Najbliższe 3 miesiące spędzi w tymczasowym areszcie 19-latek podejrzany o dokonanie rozboju połączonego z naruszeniem miru domowego. Jak ustalili śledczy, mężczyzna wypchnął drzwi wejściowe do mieszkania, uderzył pokrzywdzonego w twarz i zabrał mu telefon. Zatrzymany usłyszał również zarzut kradzieży z zaplecza jednego ze sklepów pieniędzy i dokumentów. O współudział w obu zdarzeniach podejrzany jest też 20-latek, wobec którego prokurator zastosował dozór.

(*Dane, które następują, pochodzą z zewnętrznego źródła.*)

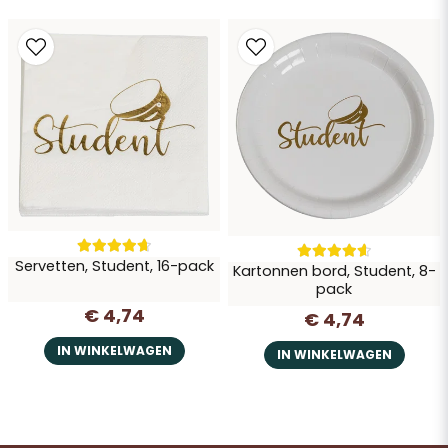
Servetten, Student, 16-pack
Kartonnen bord, Student, 8-
pack
€ 4,74
€ 4,74
IN WINKELWAGEN
IN WINKELWAGEN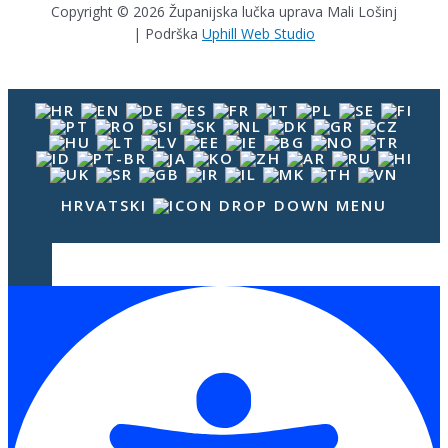
Copyright © 2026 Županijska lučka uprava Mali Lošinj
| Podrška
Uphill Web Studio
HRVATSKI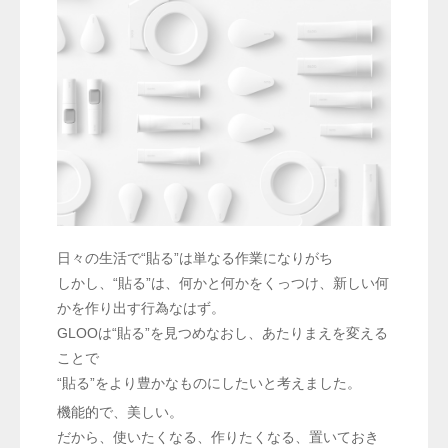
日々の生活で“貼る”は単なる作業になりがち
しかし、“貼る”は、何かと何かをくっつけ、新しい何
かを作り出す行為なはず。
GLOOは“貼る”を見つめなおし、あたりまえを変える
ことで
“貼る”をより豊かなものにしたいと考えました。
機能的で、美しい。
だから、使いたくなる、作りたくなる、置いておき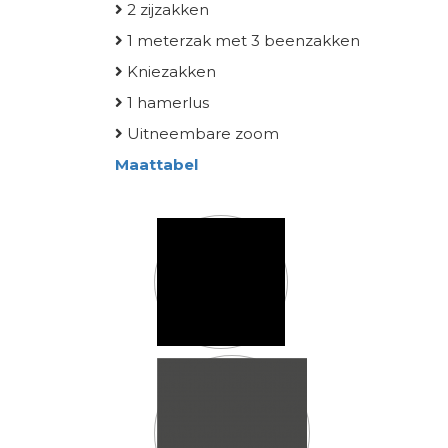
2 zijzakken
1 meterzak met 3 beenzakken
Kniezakken
1 hamerlus
Uitneembare zoom
Maattabel
Kleur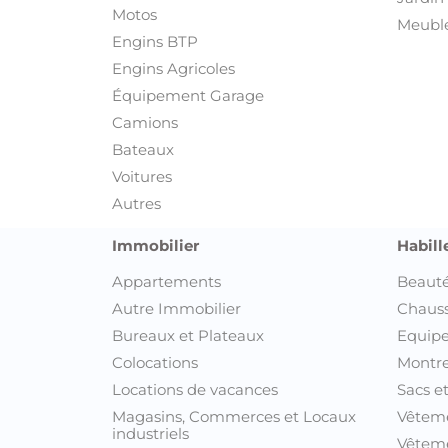
Motos
Meuble
Engins BTP
Engins Agricoles
Équipement Garage
Camions
Bateaux
Voitures
Autres
Immobilier
Habill
Appartements
Beauté
Autre Immobilier
Chaus
Bureaux et Plateaux
Equipe
Colocations
Montre
Locations de vacances
Sacs e
Magasins, Commerces et Locaux
Vêtem
industriels
Vêteme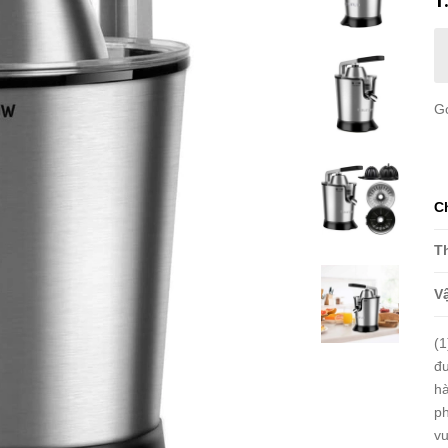
G
C
T
Vậ
(1
đư
hà
ph
vu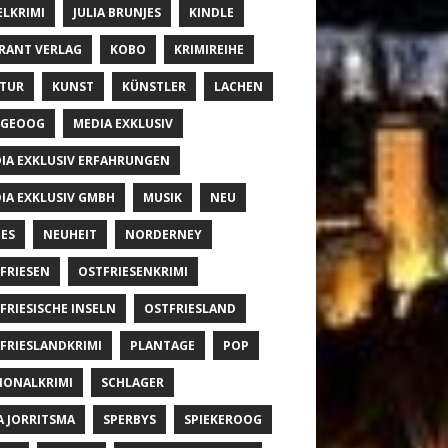
ELKRIMI
JULIA BRUNJES
KINDLE
RANT VERLAG
KOBO
KRIMIREIHE
TUR
KUNST
KÜNSTLER
LACHEN
NGEOOG
MEDIA EXKLUSIV
IA EXKLUSIV ERFAHRUNGEN
IA EXKLUSIV GMBH
MUSIK
NEU
ES
NEUHEIT
NORDERNEY
FRIESEN
OSTFRIESENKRIMI
FRIESISCHE INSELN
OSTFRIESLAND
FRIESLANDKRIMI
PLANTAGE
POP
IONALKRIMI
SCHLAGER
A JORRITSMA
SPERBYS
SPIEKEROOG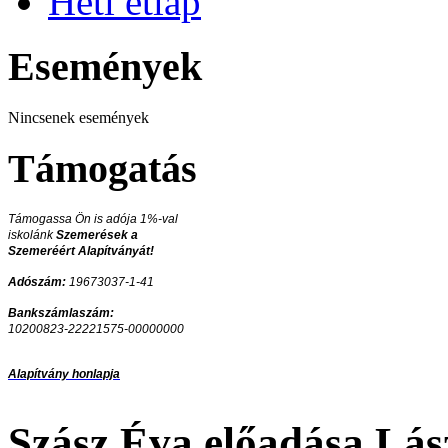
Heti étlap
Események
Nincsenek események
Támogatás
Támogassa Ön is adója 1%-val
iskolánk
Szemerések a
Szemeréért Alapítványát!
Adószám:
19673037-1-41
Bankszámlaszám:
10200823-22221575-00000000
Alapítvány honlapja
Szász Éva előadása Lász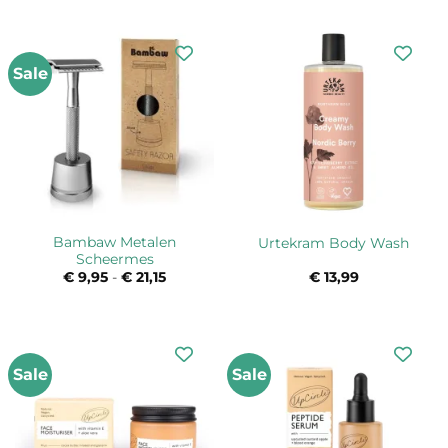
tot
was:
is:
€ 6,95
€ 8,95.
€ 8,50.
Sale
Bambaw Metalen
Urtekram Body Wash
Scheermes
€
9,95
-
€
21,15
Prijsklasse:
€
13,99
€ 9,95
tot
€ 21,15
Sale
Sale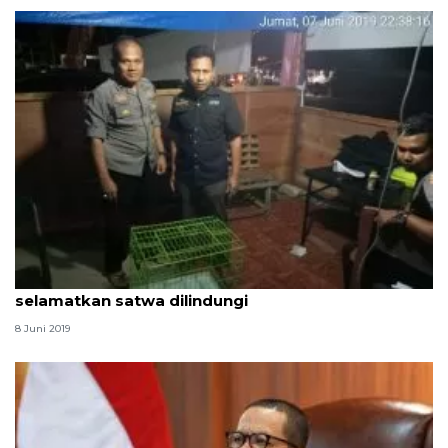
Petugas pengamanan Lebaran di Agam
selamatkan satwa dilindungi
8 Juni 2019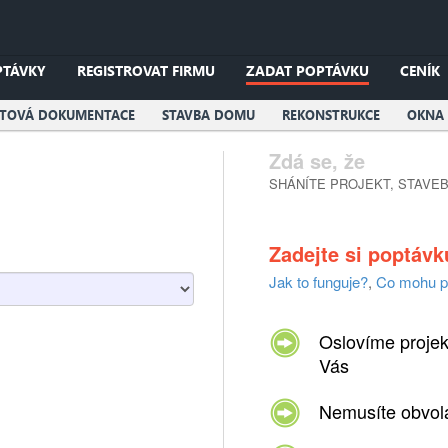
PTÁVKY
REGISTROVAT FIRMU
ZADAT POPTÁVKU
CENÍK
KTOVÁ DOKUMENTACE
STAVBA DOMU
REKONSTRUKCE
OKNA 
Zdá se, že
SHÁNÍTE PROJEKT, STAVEB
Zadejte si poptá
Jak to funguje?
,
Co mohu p
Oslovíme projekt
Vás
Nemusíte obvoláv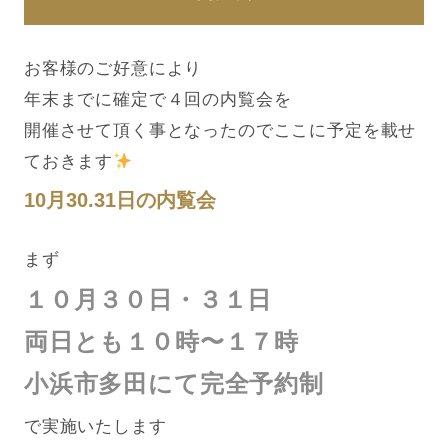
お客様のご好意により
年末までに確定で４回の内覧会を
開催させて頂く事となったのでここに予定を載せ
ておきます
10月30.31日の内覧会
まず
１０月３０日・３１日
両日とも１０時〜１７時
小浜市多田にて完全予約制
で実施いたします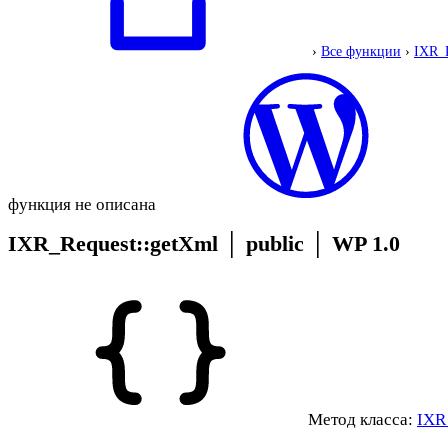
›
Все функции
›
IXR_
функция не описана
IXR_Request::getXml
│
public
│
WP 1.0
Метод класса:
IXR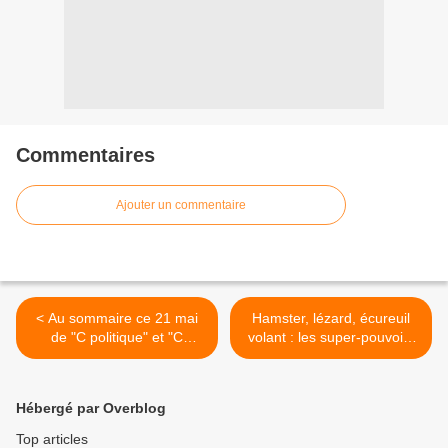
Commentaires
Ajouter un commentaire
< Au sommaire ce 21 mai
Hamster, lézard, écureuil
de "C politique" et "C
volant : les super-pouvoirs
polémique" sur France 5
des animaux dans E=M6 >
Hébergé par Overblog
Top articles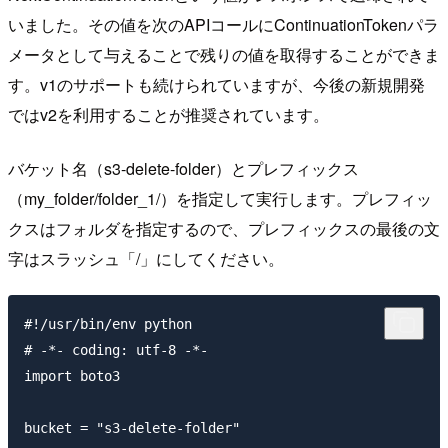
いました。その値を次のAPIコールにContinuationTokenパラ
メータとして与えることで残りの値を取得することができま
す。v1のサポートも続けられていますが、今後の新規開発
ではv2を利用することが推奨されています。
バケット名（s3-delete-folder）とプレフィックス
（my_folder/folder_1/）を指定して実行します。プレフィッ
クスはフォルダを指定するので、プレフィックスの最後の文
字はスラッシュ「/」にしてください。
#!/usr/bin/env python

# -*- coding: utf-8 -*-

import boto3

bucket = "s3-delete-folder"
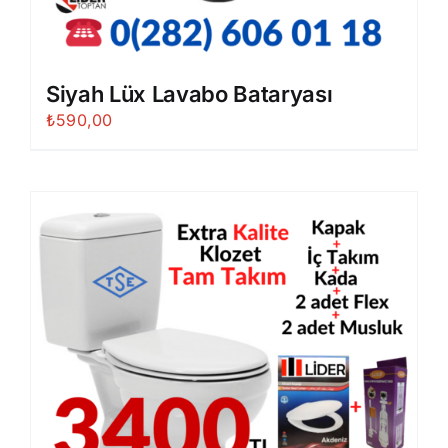
Siyah Lüx Lavabo Bataryası
₺
590,00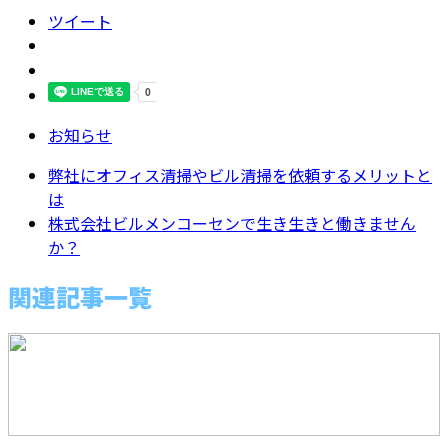
ツイート
お知らせ
弊社にオフィス清掃やビル清掃を依頼するメリットと
は
株式会社ビルメンコーセンで生き生きと働きません
か？
関連記事一覧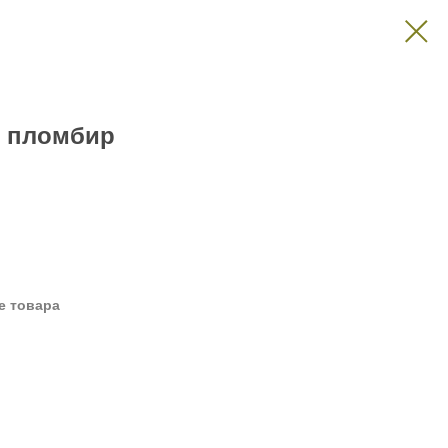
 пломбир
е товара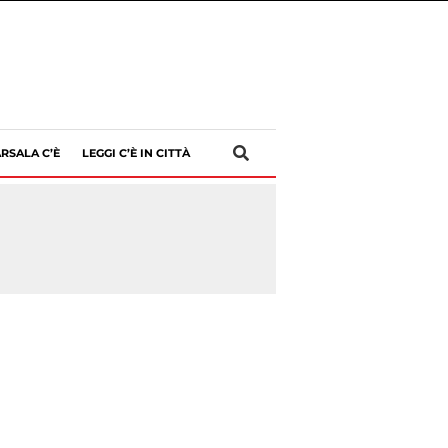
RSALA C’È
LEGGI C’È IN CITTÀ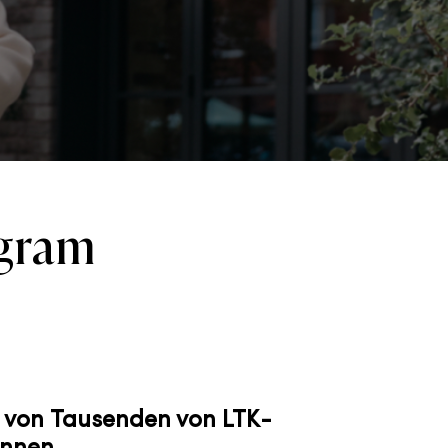
agram
 von Tausenden von LTK-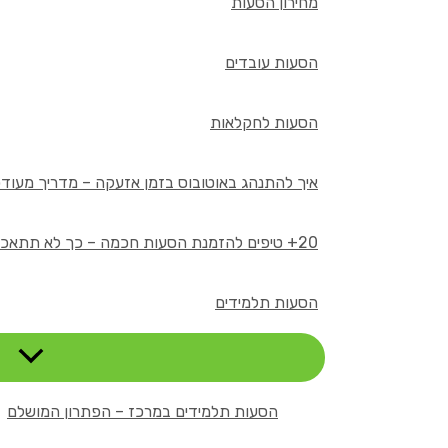
מחירון הסעות
הסעות עובדים
הסעות לחקלאות
איך להתנהג באוטובוס בזמן אזעקה – מדריך מעודכן 26
20+ טיפים להזמנת הסעות חכמה – כך לא תתאכזבו
הסעות תלמידים
הסעות תלמידים במרכז – הפתרון המושלם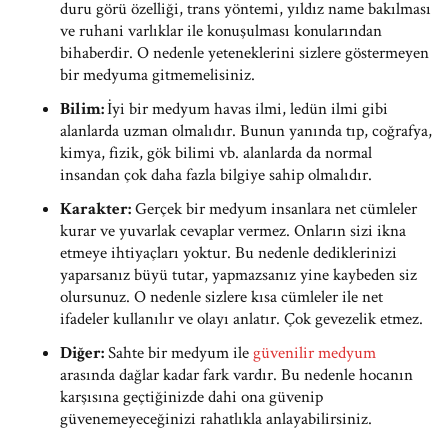
duru görü özelliği, trans yöntemi, yıldız name bakılması
ve ruhani varlıklar ile konuşulması konularından
bihaberdir. O nedenle yeteneklerini sizlere göstermeyen
bir medyuma gitmemelisiniz.
Bilim:
İyi bir medyum havas ilmi, ledün ilmi gibi
alanlarda uzman olmalıdır. Bunun yanında tıp, coğrafya,
kimya, fizik, gök bilimi vb. alanlarda da normal
insandan çok daha fazla bilgiye sahip olmalıdır.
Karakter:
Gerçek bir medyum insanlara net cümleler
kurar ve yuvarlak cevaplar vermez. Onların sizi ikna
etmeye ihtiyaçları yoktur. Bu nedenle dediklerinizi
yaparsanız büyü tutar, yapmazsanız yine kaybeden siz
olursunuz. O nedenle sizlere kısa cümleler ile net
ifadeler kullanılır ve olayı anlatır. Çok gevezelik etmez.
Diğer:
Sahte bir medyum ile
güvenilir medyum
arasında dağlar kadar fark vardır. Bu nedenle hocanın
karşısına geçtiğinizde dahi ona güvenip
güvenemeyeceğinizi rahatlıkla anlayabilirsiniz.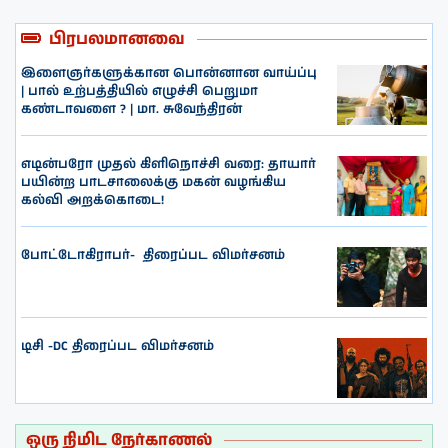
பிரபலமானவை
இளைஞர்களுக்கான பொன்னான வாய்ப்பு
| பால் உற்பத்தியில் எழுச்சி பெறுமா
கண்டாவளை ? | மா. சுவேந்திரன்
எடின்பரோ முதல் கிளிநொச்சி வரை: தாயார்
பயின்ற பாடசாலைக்கு மகன் வழங்கிய
கல்வி அறக்கொடை!
போட்டோகிராபர்- ‌ திரைப்பட விமர்சனம்
டிசி -DC திரைப்பட விமர்சனம்
ஒரு நிமிட நேர்காணல்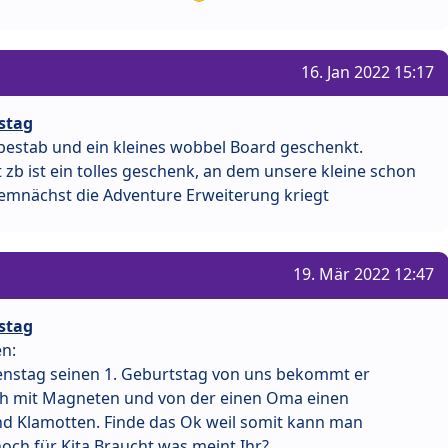
16. Jan 2022 15:17
stag
estab und ein kleines wobbel Board geschenkt.
zb ist ein tolles geschenk, an dem unsere kleine schon
emnächst die Adventure Erweiterung kriegt
19. Mär 2022 12:47
stag
n:
enstag seinen 1. Geburtstag von uns bekommt er
ch mit Magneten und von der einen Oma einen
und Klamotten. Finde das Ok weil somit kann man
och für Kita Braucht was meint Ihr?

Kilka dni temu policjanci z komisariatu VI w Częstochowie otrzymali zgłoszenie rozboju, do którego doszło w dzielnicy Raków. Z ustaleń śledczych wynikało, że dwóch sprawców wypchnęło drzwi i weszło do mieszkania swoich znajomych. Mężczyźni mieli zastraszyć znajdujące się wewnątrz dwie kobiety i mężczyznę oraz żądać wydania pieniędzy. Jeden z podejrzanych uderzył też pokrzywdzonego w twarz i zabrał mu telefon. 19-latek i jego o rok starszy kolega wpadli w ręce policji w niedzielę. Mężczyźni, oprócz zarzutu dokonania rozboju, połączonego z zakłóceniem miru domowego, usłyszeli też w Prokuraturze Rejonowej Częstochowa-Południe zarzut dokonania w tej samej dzielnicy kradzieży pieniędzy i dokumentów z zaplecza sklepu samoobsługowego. Szczegóły sprawy wyjaśniają kryminalni z komisariatu VI. Sąd przychylił się do wniosku śledczych o zastosowaniu wobec młodszego z mężczyzn tymczasowego aresztowania. Prokurator zadecydował z kolei o objęciu 20-latka policyjnym dozorem.